Allí no podían estar tranquilos, así que decidieron refugiarse en el ámbito rural. «Los abuelos vivían en Kuhari y nos decían que estaba todo bien, que podíamos ir porque la situación estaba tranquila», recuerda ella. Pero también allí, en esa pequeña localidad de la región de Kiev, se torcieron las cosas en muy poco tiempo. «Pensábamos que en el pueblo íbamos a estar más tranquilos pero al día siguiente de llegar vinieron los tanques. Eran 100 y estaban por todo el pueblo», narra ella.
El relato de la familia se recrudece ya porque se adentra en un día a día con la guerra en la puerta de casa. «Explotaban las granadas, los misiles, pasaban los aviones por encima del pueblo y no sabíamos si iban a tirar una bomba. Hablamos de que es un pueblo en el medio del campo. Salías de casa y veías a los tanques. Siempre disparaban. Los trozos de misiles explotados caían y los encontrábamos por todas las partes, al lado de casa», cuenta la joven.
«Ya era insoportable»
Todo se degradó en horas. A veces acudían al sótano. La aldea era tan pequeña que no había sirenas antiaéreas que pudieran alertar del peligro. Hasta que llegó el detonante: «Un día explotó una granada encima de nuestra casa y al día siguiente decidimos marcharnos porque todo era insoportable».
Anastasia y los suyos habían decidido escapar y en ese éxodo desesperado no eran todavía conscientes de que el coche que habían comprado hacía cuatro meses les iba a salvar la vida. Seis personas (Anastasia, Olena, Yaryna, Andriy, y sus dos abuelos), junto a cuatro perros y un gato, en un Renault Sandero, emprendieron una ruta de más de 700 kilómetros llena de miedos e incertidumbre.
Especialmente sobrecogedora es esa escena en la que el vehículo escapa del pueblo nevado y se topa con un tanque del ejército ruso. Ahí contuvieron la respiración, los segundos duraron horas. Sabían de los ataques de las tropas enemigas también contra civiles. Por fortuna nadie disparó. Habían reparado antes en un detalle: las huellas de las ruedas de los coches sobre la nieve, bordeando el tanque, indicaban que por allí iban avanzando vehículos y el carro de combate no estaba atacando.

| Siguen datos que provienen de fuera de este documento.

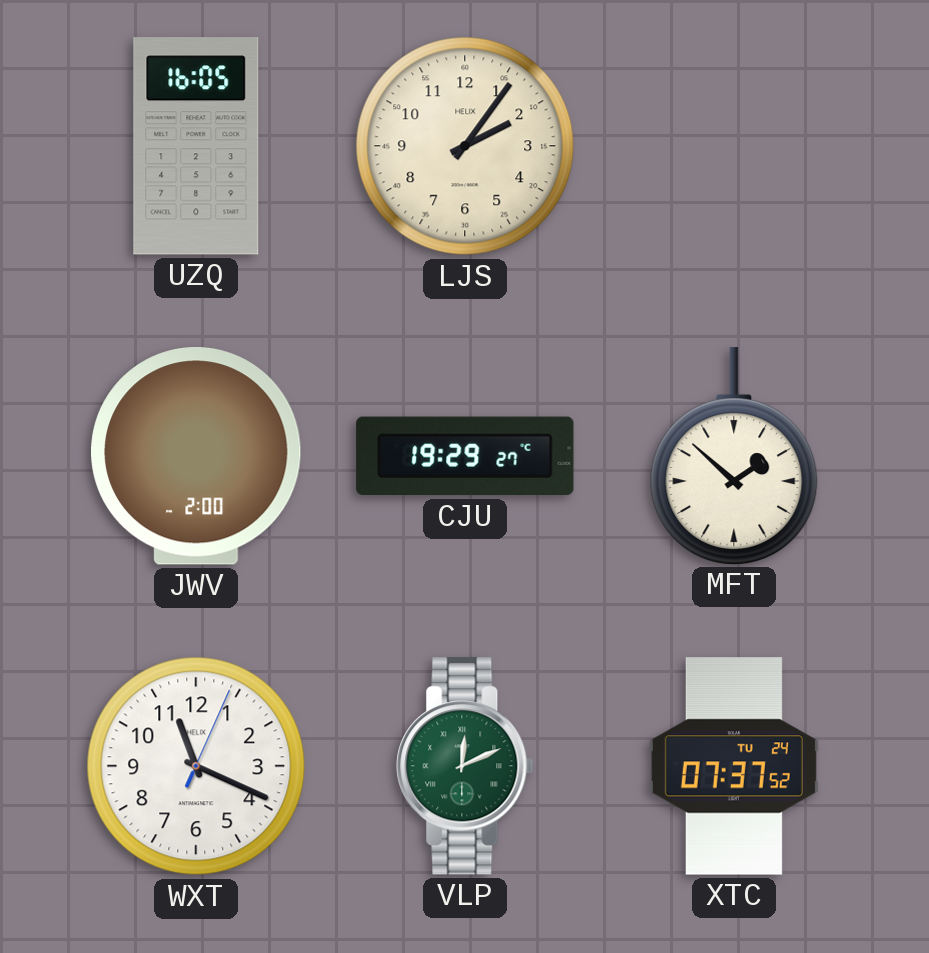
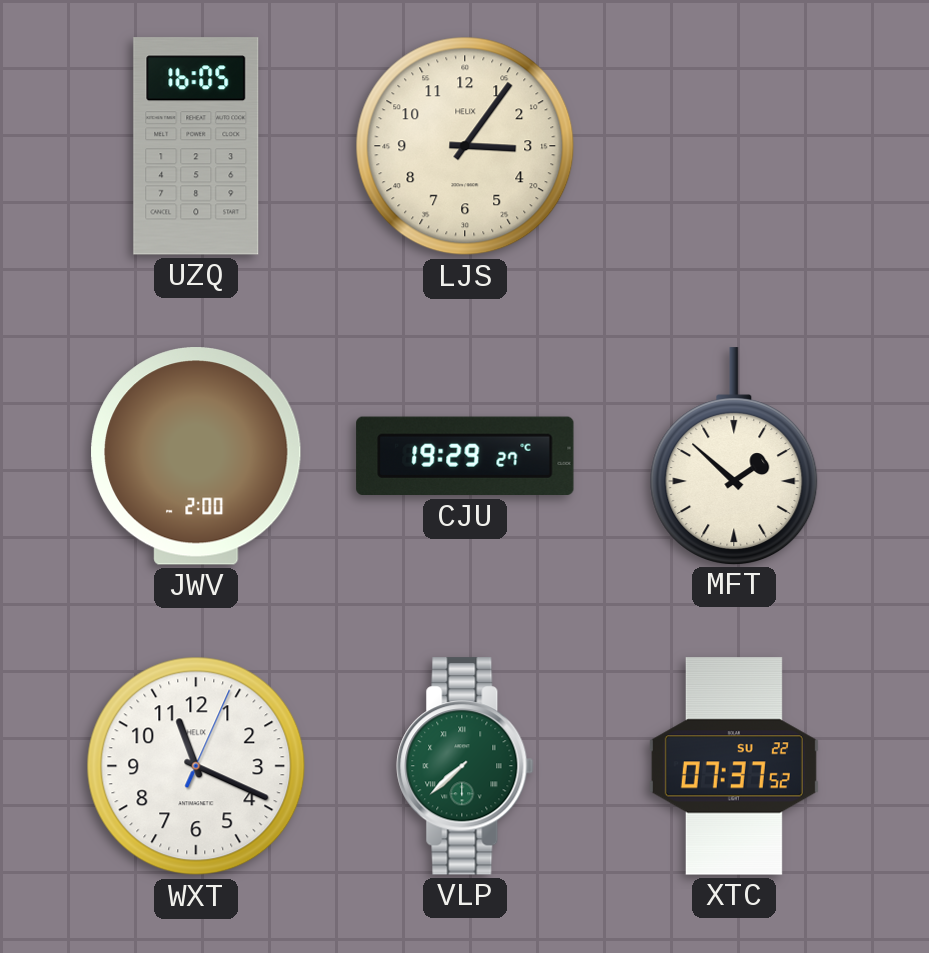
LJS: 2:06 -> 3:06
VLP: 12:11 -> 7:38
XTC date: TU 24 -> SU 22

Después hubo que buscar una ruta alternativa. Los propios ucranianos destruyeron en Kuhari el puente que permitía el acceso a la autopista para evitar el avance de los rusos, algo habitual en esta guerra que también había sucedido en la cercana Irpín. Comenzó entonces el periplo. «Nos perdimos un poco por los pueblos porque no hay carteles que indiquen correctamente. Cambiaron los rótulos para despistar a los rusos y llega un punto en el que no sabes en qué pueblo estás ni por dónde tienes que ir», recuerda Anastasia.
Fueron al sur, cruzaron la frontera a Moldavia y luego a Rumanía. Ya estaban a salvo, digiriendo el trauma de una marcha repentina, pero con la vida a resguardo. Allí, ya sin prisas, les recogió una persona y regresaron, con el mismo vehículo, por carretera, durante varios días, hasta llegar a Tarragona. «Estamos más tranquilos, nos estamos adaptando bien, paseamos, intentamos hacer una vida normal», cuenta Anastasia.

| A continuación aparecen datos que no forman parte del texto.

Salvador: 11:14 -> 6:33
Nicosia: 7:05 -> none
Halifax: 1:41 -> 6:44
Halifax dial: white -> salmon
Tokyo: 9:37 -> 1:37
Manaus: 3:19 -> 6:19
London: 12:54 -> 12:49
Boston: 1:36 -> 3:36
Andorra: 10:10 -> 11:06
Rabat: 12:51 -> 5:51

Porque la vida se ha truncado pero sigue. De hecho, Anastasia se levanta a las siete de la mañana para continuar con sus estudios a distancia de filología inglesa en la universidad de Kiev. Yaryna ha comenzado el cole en La Salle Torreforta. Olena, que es enfermera y farmacéutica, estudia castellano en el centro de adultos de Riuclar.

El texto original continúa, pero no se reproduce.